[Stored records]

::::::

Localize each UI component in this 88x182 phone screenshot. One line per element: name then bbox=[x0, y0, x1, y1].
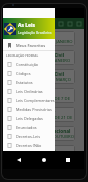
button[interactable]: Action bbox=[74, 19, 83, 28]
staticText: Constituição bbox=[16, 62, 39, 67]
button[interactable]: Código Penal Militar bbox=[6, 107, 75, 122]
staticText: Legislação Brasileira bbox=[18, 30, 52, 35]
staticText: Meus Favoritos bbox=[16, 43, 46, 48]
button[interactable]: Home bbox=[36, 152, 52, 168]
button[interactable]: As Leis bbox=[3, 18, 55, 39]
staticText: Medidas Provisórias bbox=[16, 107, 52, 112]
staticText: Código de Processo Civil bbox=[9, 52, 65, 58]
staticText: LEI Nº 8.078, DE 11 DE SETEMBRO DE 1990 bbox=[9, 153, 75, 159]
staticText: Decretos-Leis bbox=[16, 134, 41, 139]
button[interactable]: Medidas Provisórias bbox=[3, 105, 55, 114]
button[interactable]: Decretos (Não Numerados) bbox=[3, 141, 55, 150]
staticText: Código de Processo Civil bbox=[9, 71, 65, 77]
button[interactable]: Action bbox=[65, 19, 74, 28]
button[interactable]: Meus Favoritos bbox=[3, 40, 55, 50]
staticText: Leis Complementares bbox=[16, 98, 55, 103]
button[interactable]: Código Civil bbox=[6, 31, 75, 46]
button[interactable]: Códigos bbox=[3, 69, 55, 78]
button[interactable]: Estatutos bbox=[3, 78, 55, 87]
button[interactable]: Constituição bbox=[3, 60, 55, 69]
staticText: LEI Nº 5.869, DE 11 DE JANEIRO DE 1973 bbox=[9, 58, 75, 64]
button[interactable]: Back bbox=[11, 152, 27, 168]
button[interactable]: Leis Complementares bbox=[3, 96, 55, 105]
staticText: Código Penal Militar bbox=[9, 109, 56, 115]
staticText: DECRETO-LEI Nº 1.001, DE 21 DE OUTUBRO D… bbox=[9, 115, 75, 121]
staticText: Leis Delegadas bbox=[16, 116, 43, 121]
staticText: Códigos bbox=[16, 71, 31, 76]
button[interactable]: Código de Defesa do Consumidor bbox=[6, 145, 75, 160]
button[interactable]: Decretos-Leis bbox=[3, 132, 55, 141]
staticText: LEI Nº 5.172, DE 25 DE OUTUBRO DE 1966 bbox=[9, 134, 75, 140]
staticText: DECRETO-LEI Nº 2.848, DE 7 DE DEZEMBRO D… bbox=[9, 96, 75, 102]
staticText: As Leis bbox=[18, 22, 36, 29]
staticText: Código Penal bbox=[9, 90, 39, 96]
staticText: Leis Ordinárias bbox=[16, 89, 43, 94]
staticText: LEGISLAÇÃO FEDERAL bbox=[6, 54, 39, 58]
button[interactable]: Leis Ordinárias bbox=[3, 87, 55, 96]
button[interactable]: Enunciados bbox=[3, 123, 55, 132]
staticText: Código de Defesa do Consumidor bbox=[9, 147, 75, 153]
staticText: LEI Nº 13.105, DE 16 DE MARÇO DE 2015 bbox=[9, 77, 75, 83]
button[interactable]: Código Penal bbox=[6, 88, 75, 103]
staticText: Decretos (Não Numerados) bbox=[16, 143, 55, 148]
button[interactable]: Código Tributário Nacional bbox=[6, 126, 75, 141]
button[interactable]: Leis Delegadas bbox=[3, 114, 55, 123]
staticText: Código Tributário Nacional bbox=[9, 128, 71, 134]
staticText: LEI Nº 10.406, DE 10 DE JANEIRO DE 2002 bbox=[9, 39, 75, 45]
staticText: Enunciados bbox=[16, 125, 37, 130]
button[interactable]: Action bbox=[56, 19, 65, 28]
button[interactable]: Código de Processo Civil bbox=[6, 50, 75, 65]
button[interactable]: Código de Processo Civil bbox=[6, 69, 75, 84]
button[interactable]: Recents bbox=[60, 152, 76, 168]
staticText: Código Civil bbox=[9, 33, 36, 39]
staticText: Estatutos bbox=[16, 80, 33, 85]
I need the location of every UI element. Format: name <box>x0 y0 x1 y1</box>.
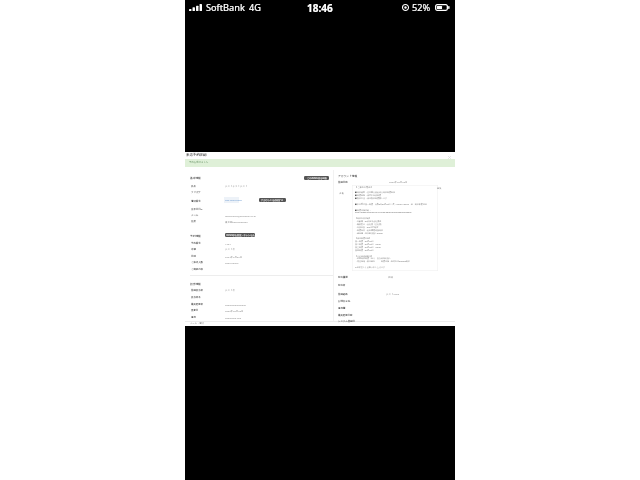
staticText: 最終更新者 <box>191 303 203 306</box>
staticText: 0000年00月00日 <box>389 180 408 183</box>
staticText: 4G <box>249 1 261 14</box>
staticText: 東京都00000000000 <box>225 220 248 223</box>
button[interactable]: アカウントを作成する <box>259 198 286 202</box>
staticText: ■本日受付第一希望 令和0年00月00日（月）00:00〜00:00 他 相談希… <box>355 203 427 206</box>
staticText: ・備考欄：特記事項無し00000 <box>355 232 383 235</box>
staticText: 【ご来店の理由】 <box>355 186 373 189</box>
staticText: 0000-00000 <box>225 261 239 264</box>
staticText: ・年収目安：000万円程度 <box>355 226 379 229</box>
staticText: 予約情報 <box>190 234 201 237</box>
staticText: 2024年0月00日 <box>225 255 243 258</box>
button[interactable]: 予約内容を変更・キャンセル <box>225 233 255 237</box>
staticText: 担当者名 <box>191 296 201 299</box>
staticText: メール・電話 <box>190 322 204 325</box>
staticText: 日時 <box>191 255 196 258</box>
staticText: 第四希望：00月00日 <box>355 249 374 252</box>
staticText: ※何卒宜しくお願い申し上げます <box>355 266 386 269</box>
staticText: システム登録日 <box>338 320 355 323</box>
staticText: ■希望時期：来月中旬頃希望 <box>355 194 381 197</box>
staticText: 登録日時 <box>338 181 348 184</box>
staticText: 予約内容を変更・キャンセル <box>226 234 255 237</box>
staticText: ・職業区分：会社員（正社員） <box>355 223 383 226</box>
staticText: http://www.example.co.jp/shop/detail/000… <box>355 211 412 214</box>
staticText: アカウント情報 <box>338 174 358 177</box>
staticText: ・希望条件：金利優遇借換相談 <box>355 229 383 232</box>
staticText: テスト0000 <box>386 292 400 295</box>
staticText: 52% <box>412 1 431 14</box>
staticText: 備考 <box>191 316 196 319</box>
staticText: 編集 <box>437 187 442 190</box>
staticText: 詳細 <box>388 276 393 279</box>
staticText: テスト店 <box>225 289 235 292</box>
staticText: ・年齢層：00代前半会社員様 <box>355 220 382 223</box>
staticText: 18:46 <box>307 1 333 15</box>
staticText: テスト店 <box>225 248 235 251</box>
button[interactable]: 090-0000-0000 <box>225 197 242 202</box>
staticText: 電話番号 <box>191 200 201 203</box>
staticText: 000000000000000 <box>225 303 246 306</box>
staticText: 【相談内容詳細】 <box>355 217 371 220</box>
staticText: 担当情報 <box>190 282 201 285</box>
staticText: ■面談方法：来店面談希望致します <box>355 197 388 200</box>
staticText: 来店予約詳細 <box>186 153 207 157</box>
staticText: 0000年00月00日 <box>225 309 244 312</box>
staticText: 店舗 <box>191 248 196 251</box>
staticText: SoftBank <box>206 1 245 14</box>
staticText: 最終更新日時 <box>338 314 353 317</box>
staticText: ■相談種別：住宅購入資金借入相談希望新規 <box>355 191 395 194</box>
staticText: 対応者 <box>338 284 346 287</box>
staticText: 【来店希望日時】 <box>355 237 371 240</box>
staticText: メール <box>191 214 199 217</box>
staticText: 第一希望：00月00日 <box>355 240 374 243</box>
staticText: ・居住地域：東京都内 希望店舗：新宿支店000000相談 <box>355 260 410 263</box>
staticText: 備考欄 <box>338 307 346 310</box>
staticText: ■希望店舗詳細： <box>355 209 371 212</box>
staticText: 00000000-000 <box>225 316 242 319</box>
staticText: 予約を受付ました <box>189 161 209 164</box>
staticText: お問合せ先 <box>338 300 351 303</box>
staticText: 基本情報 <box>190 176 201 179</box>
staticText: 第三希望：00月00日 00:00 <box>355 246 381 249</box>
staticText: 第二希望：00月00日 00:00 <box>355 243 381 246</box>
staticText: 登録担当者 <box>191 289 203 292</box>
button[interactable]: この予約内容を編集 <box>304 176 329 180</box>
staticText: メモ <box>339 192 344 195</box>
staticText: 対応履歴 <box>338 276 348 279</box>
staticText: ・初回相談希望：有り 担当者指名無し <box>355 257 392 260</box>
button[interactable]: 詳細 <box>388 275 393 280</box>
staticText: テストテストテスト <box>225 185 248 188</box>
staticText: 更新日 <box>191 309 199 312</box>
staticText: 1234 <box>225 242 231 245</box>
staticText: フリガナ <box>191 191 201 194</box>
staticText: testtest000@example.co.jp <box>225 214 256 217</box>
staticText: ご来店人数 <box>191 261 204 264</box>
staticText: 登録経路 <box>338 293 348 296</box>
staticText: この予約内容を編集 <box>307 177 327 180</box>
staticText: 【その他連絡事項】 <box>355 255 374 258</box>
staticText: 生年月日※ <box>191 207 203 210</box>
staticText: 氏名 <box>191 185 196 188</box>
button[interactable]: 編集 <box>437 186 442 191</box>
staticText: 住所 <box>191 220 196 223</box>
staticText: ご相談内容 <box>191 268 204 271</box>
button[interactable]: お知らせを閉じる <box>446 154 453 161</box>
staticText: 予約番号 <box>191 242 201 245</box>
staticText: 090-0000-0000 <box>225 198 242 201</box>
staticText: アカウントを作成する <box>261 199 284 202</box>
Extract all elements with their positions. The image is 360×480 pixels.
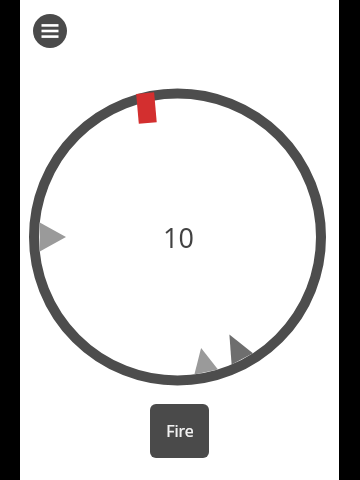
staticText: Fire (166, 420, 194, 442)
staticText: 10 (163, 219, 194, 256)
button[interactable]: Fire (150, 404, 209, 458)
button[interactable]: Open menu (33, 14, 67, 48)
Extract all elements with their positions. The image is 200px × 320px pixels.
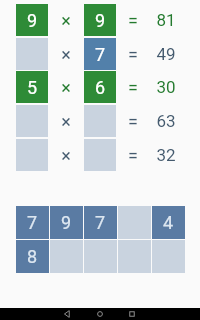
staticText: 9 <box>27 10 38 31</box>
button[interactable]: 5 <box>16 71 48 103</box>
staticText: 9 <box>61 212 72 233</box>
button[interactable]: 9 <box>84 4 116 36</box>
button[interactable]: Recents <box>120 308 144 320</box>
staticText: 49 <box>156 44 176 64</box>
staticText: 81 <box>156 10 176 30</box>
staticText: 9 <box>95 10 106 31</box>
staticText: = <box>128 77 138 98</box>
staticText: × <box>61 44 71 65</box>
staticText: 5 <box>27 77 38 98</box>
button[interactable]: Back <box>55 308 79 320</box>
staticText: 8 <box>27 246 38 267</box>
button[interactable]: 8 <box>16 240 49 273</box>
button[interactable]: 7 <box>16 206 49 239</box>
staticText: 7 <box>95 212 106 233</box>
staticText: 4 <box>163 212 174 233</box>
staticText: 30 <box>156 77 176 97</box>
staticText: = <box>128 111 138 132</box>
staticText: 6 <box>95 77 106 98</box>
staticText: = <box>128 44 138 65</box>
button[interactable]: 4 <box>152 206 185 239</box>
staticText: × <box>61 111 71 132</box>
button[interactable]: 9 <box>16 4 48 36</box>
button[interactable]: Home <box>88 308 112 320</box>
button[interactable]: 7 <box>84 38 116 70</box>
staticText: × <box>61 77 71 98</box>
button[interactable]: 7 <box>84 206 117 239</box>
staticText: 32 <box>156 145 176 165</box>
button[interactable]: 6 <box>84 71 116 103</box>
staticText: 7 <box>27 212 38 233</box>
staticText: 7 <box>95 44 106 65</box>
staticText: 63 <box>156 111 176 131</box>
staticText: × <box>61 10 71 31</box>
staticText: = <box>128 10 138 31</box>
button[interactable]: 9 <box>50 206 83 239</box>
staticText: × <box>61 145 71 166</box>
staticText: = <box>128 145 138 166</box>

::::::

HOW TO COMPLETE THIS TASK >> Copy every line from the data that includes the string "image".

RESULT >>
Extract all elements with their positions. The image is 360×480 pixels.
Extract all elements with their positions. The image is 200px × 320px pixels.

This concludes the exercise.